L’ange exterminateur – Airy routier

 

Très intéressante est cette enquête fouillée sur l’ascension de Bernard Arnault, l’homme qui, depuis une petite PME familiale, s’est hissé au sommet de l’établissement capitaliste français. L’atout premier de cette quête qui se lit comme une saga est que l’auteur s’abstient de tout jugement moral sur des pratiques que le conformisme actuel, renforcé par les affaires Métaleurop ou Daewoo, enjoindrait pourtant de condamner. D’autant que Bernard Arnault, plus financier qu’industriel, sait manier les outils du marché avec une détermination qui fait froid dans le dos et préfère de toute évidence le raid brutal, voire sauvage, à la construction patiente.

Airy_Routier

L’auteur ne semble pas éprouver de sympathie particulière pour son personnage, dont il raconte d’ailleurs comment ce dernier a cherché à bloquer la parution de ce livre. Toutefois, il semble fasciné par l’éblouissante mécanique intellectuelle, tendue par la volonté et la puissance. Il émet d’ailleurs un salutaire distinguo entre un Arnault et le capitalisme tendance aigrefin à la Tapie, auquel il a consacré un précédent ouvrage (Le Flambeur : la vraie vie de Bernard Tapie, Grasset, 1994).

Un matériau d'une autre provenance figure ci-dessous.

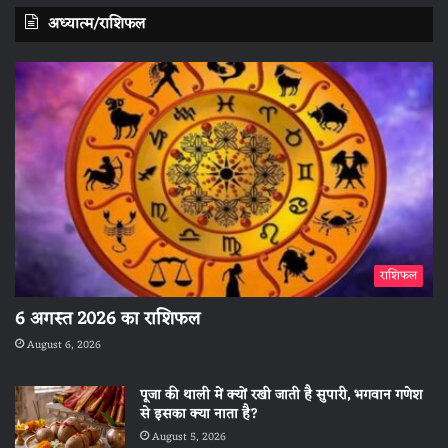
अध्यात्म/राशिफल
राशिफल
6 अगस्त 2026 का राशिफल
August 6, 2026
पूजा की थाली में क्यों रखी जाती है सुपारी, भगवान गणेश
से इसका क्या नाता है?
August 5, 2026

Tout le reste n’est qu’une description très réussie des mécanismes de vingt ans de capitalisme et de fusions-acquisitions. De la fameuse affaire Boussac à la frousse des grandes familles devant l’arrivée de la gauche en 1981 ; du pouvoir des banques d’affaires à la générosité du Crédit Lyonnais, du marigot des industries du luxe aux mirages de la nouvelle économie, des interventions politiques à la guérilla judiciaire, tout est dit. Y compris les recours fréquents aux cabinets dits d’intelligence économique ou d’enquêtes financières, dont les activités servent autant à documenter une situation qu’à collecter les informations publiques ou privées qui déstabiliseront, le jour venu tel ou tel concurrent dans une transaction aiguë.

Certes, le capitalisme version Arnault n’est pas un enfant de chœur. Au moins a-t-il la vertu d’être extrêmement lisible, car tout entier orienté vers la puissance d’un homme et d’un patrimoine dans un jeu où les règles sont connues. Autant d’éléments de transparence qu’on aimerait plus souvent croiser dans les destinées politiques et leurs conséquences !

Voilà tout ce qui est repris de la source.